Sleep with the Reindeers
(Reindeers. Photo by Haydock.)
Since we came to Hovsgol, I have felt like I crossed into another world, a world of grass, horses, yaks, and gers, and today we did it again, crossed over the mountains into another world.
This morning we woke up in a ger or yurt, toasty in our sleeping bags with a crackling fire in the stove in the center of the ger. After a quick breakfast of bread and Mongolian cheese, we packed up for the ride to visit the Tsaatan, a reindeer herding tribe in the northern mountains. Yesterday we stopped at the last town in the valley and went to an army base there to get permits, because we will be less than 30 kilometers from the Russian border. There has been trouble with illegal border crossings, so you have to register before going that close.
At last around lunch time we got our horses for the mountain crossing. Technically they would be called ponies at home, because they’re so short and stocky, but the Mongolians consider these tough mountain horses to be equal to the longer legged horses of the grasslands or “steppe.” Our guide told us they’re more reliable, less likely to shy at surprises along the trail, and a lot more sure-footed than the steppe horses, too.
Our horses were collected from several families’ herds near our ger.

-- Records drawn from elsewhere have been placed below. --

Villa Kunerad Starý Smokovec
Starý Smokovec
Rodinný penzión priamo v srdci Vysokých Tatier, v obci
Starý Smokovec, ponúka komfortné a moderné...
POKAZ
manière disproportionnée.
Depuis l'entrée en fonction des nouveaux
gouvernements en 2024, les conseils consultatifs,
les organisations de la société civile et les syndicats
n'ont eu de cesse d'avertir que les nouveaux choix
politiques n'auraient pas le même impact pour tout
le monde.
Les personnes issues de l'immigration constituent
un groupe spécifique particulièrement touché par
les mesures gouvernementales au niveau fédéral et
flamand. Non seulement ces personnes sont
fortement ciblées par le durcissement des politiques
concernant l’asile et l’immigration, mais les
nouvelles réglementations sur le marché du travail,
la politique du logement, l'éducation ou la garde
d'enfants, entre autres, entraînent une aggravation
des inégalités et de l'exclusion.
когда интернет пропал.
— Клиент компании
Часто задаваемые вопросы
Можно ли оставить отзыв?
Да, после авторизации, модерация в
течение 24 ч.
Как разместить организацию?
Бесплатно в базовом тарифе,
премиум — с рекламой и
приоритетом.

Kids brought them and tethered them to a couple of hitching poles, where they stood, six saddled for the riders, two for the handlers, and two packhorses to carry our belongings and food. Our guide Tulga told us to “think like a nomad,” so we pared down our duffels to the bare necessities — no extra shirts, one pair of pants, only a pair of sandals for extra shoes, etc.
When we got on our horses, we asked what were their names. The guys laughed at our question and said, “They don’t have names.” They are fat-bellied, clean, and healthy, but it didn’t take long for us to understand that they are not pets or friends, as people tend to think of horses at home. They’re work animals, and they’re valued for their ability to get the job done. This doesn’t mean people don’t appreciate a beautiful horse or a fast or smart one. We’ve noticed that people have often left horse skulls at ovoos. They do that if they had a good horse who died, and they’re praying to get another good horse.

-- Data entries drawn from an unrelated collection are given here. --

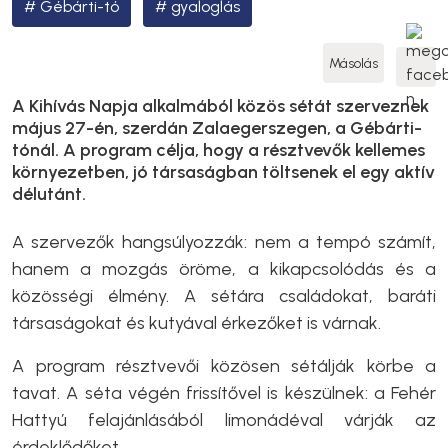
Gébárti-tó
gyaloglás
Másolás
A Kihívás Napja alkalmából közös sétát szerveznek
május 27-én, szerdán Zalaegerszegen, a Gébárti-
tónál. A program célja, hogy a résztvevők kellemes
környezetben, jó társaságban töltsenek el egy aktív
délutánt.
A szervezők hangsúlyozzák: nem a tempó számít,
hanem a mozgás öröme, a kikapcsolódás és a
közösségi élmény. A sétára családokat, baráti
társaságokat és kutyával érkezőket is várnak.
A program résztvevői közösen sétálják körbe a
tavat. A séta végén frissítővel is készülnek: a Fehér
Hattyú felajánlásából limonádéval várják az
érdeklődőket.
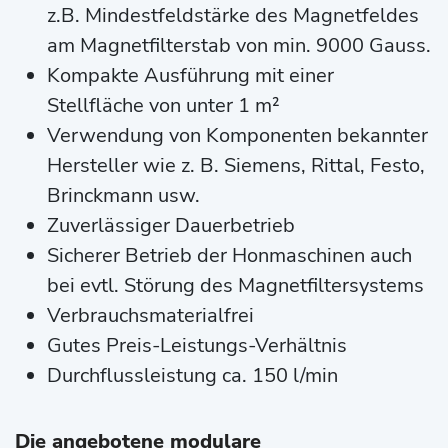
z.B. Mindestfeldstärke des Magnetfeldes
am Magnetfilterstab von min. 9000 Gauss.
Kompakte Ausführung mit einer
Stellfläche von unter 1 m²
Verwendung von Komponenten bekannter
Hersteller wie z. B. Siemens, Rittal, Festo,
Brinckmann usw.
Zuverlässiger Dauerbetrieb
Sicherer Betrieb der Honmaschinen auch
bei evtl. Störung des Magnetfiltersystems
Verbrauchsmaterialfrei
Gutes Preis-Leistungs-Verhältnis
Durchflussleistung ca. 150 l/min
Die angebotene modulare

With all the rain that has fallen, the mountainside was boggy. The horses sank nearly to their knees in mud, and in other places had to pick their way over logs and through sharp rocks and boulders. Yes, they really were amazingly sure-footed.
After about 3 hours plus a break for lunch we saw a teepee through the trees with gray boulders scattered around nearby. But, as we came closer, we saw them, not boulders but reindeers lying among the trees. That was only a hint of what was to come. Another hour picking our way down a steep forested slope, and we found a narrow grassy valley dotted by white teepees, with reindeer walking, grazing, running, and carrying riders here and there. Some of the male deer had spectacular racks of antlers covered with dark brown fuzz. Best of all were the babies, which were tied in small groups, watching us with huge dark eyes.

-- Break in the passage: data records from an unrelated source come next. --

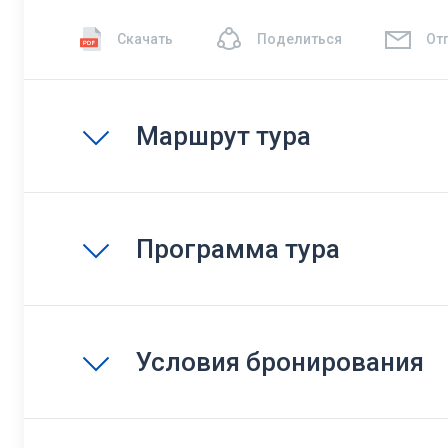
Скачать
Поделиться
От
Маршрут тура
Программа тура
Условия бронирования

We had finally arrived at the spring camp of the Tsaatan, reindeer people, of the eastern Taiga. They’re really Tuvans, and most of the Tuvan people live across the border in Russia. They speak Tuvan among themselves, and Mongolian with outsiders. This camp has 22 families and about 250 people. And I don’t know how many reindeer, plus a few horses. If you want to learn more about Tuvans, there’s a great documentary movie, Genghis Blues, about an American bluesman who won a throat-singing contest in Tuva. If you wonder what throat singing is, see the movie!
The reindeer are lovely, gentle animals. Kids ride them around the camp. Wherever we are, we can hear them gently snorting. Two days after we leave the camp, the whole village will move over the next mountain pass to their summer camp, even farther away from the valley with its villages. They have to keep the reindeer at a high elevation where it’s cool, and where there won’t be too many flies. People tell us reindeer can’t stand flies. There were a lot of biting gnats along our ride in, so I can sympathize…
The first thing that happened on our arrival is that Gambat, the village shaman, brought a bunch of poles and they put together a big teepee for the three of us. It was wrapped with white canvas but in the old days they would have used bark and sometimes wild animal hides. The teepee went up so fast, with pure nomad efficiency. It has a stove in the middle, so it’s nice and warm, and they brought a pile of firewood so we can keep the fire going through the night.
Good night from the Tsaatan village in the northern mountains!